──────── Listed entries

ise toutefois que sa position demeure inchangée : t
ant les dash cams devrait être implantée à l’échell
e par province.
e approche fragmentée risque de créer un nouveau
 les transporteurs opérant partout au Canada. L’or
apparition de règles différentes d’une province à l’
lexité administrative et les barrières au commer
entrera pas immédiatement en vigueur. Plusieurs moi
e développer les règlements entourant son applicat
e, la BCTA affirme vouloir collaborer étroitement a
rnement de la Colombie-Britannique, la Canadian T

────────────────
──────── Listed entries

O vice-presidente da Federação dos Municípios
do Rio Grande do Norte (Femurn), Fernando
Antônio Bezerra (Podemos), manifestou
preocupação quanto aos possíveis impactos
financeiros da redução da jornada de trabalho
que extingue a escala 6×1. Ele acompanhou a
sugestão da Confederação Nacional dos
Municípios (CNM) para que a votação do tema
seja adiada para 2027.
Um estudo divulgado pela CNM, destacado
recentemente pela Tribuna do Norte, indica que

────────────────
──────── Listed entries

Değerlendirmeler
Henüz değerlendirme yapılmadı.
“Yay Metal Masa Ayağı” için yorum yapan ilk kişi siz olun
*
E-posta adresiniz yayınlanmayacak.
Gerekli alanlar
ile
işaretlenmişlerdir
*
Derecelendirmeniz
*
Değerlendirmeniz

────────────────

Exercise details →
Once the line with "les transporteurs opérant" is found in the records above, print exactly that line and every line after it through the line with "rnement de la".

Answer to this task →
 les transporteurs opérant partout au Canada. L’or
apparition de règles différentes d’une province à l’
lexité administrative et les barrières au commer
entrera pas immédiatement en vigueur. Plusieurs moi
e développer les règlements entourant son applicat
e, la BCTA affirme vouloir collaborer étroitement a
rnement de la Colombie-Britannique, la Canadian T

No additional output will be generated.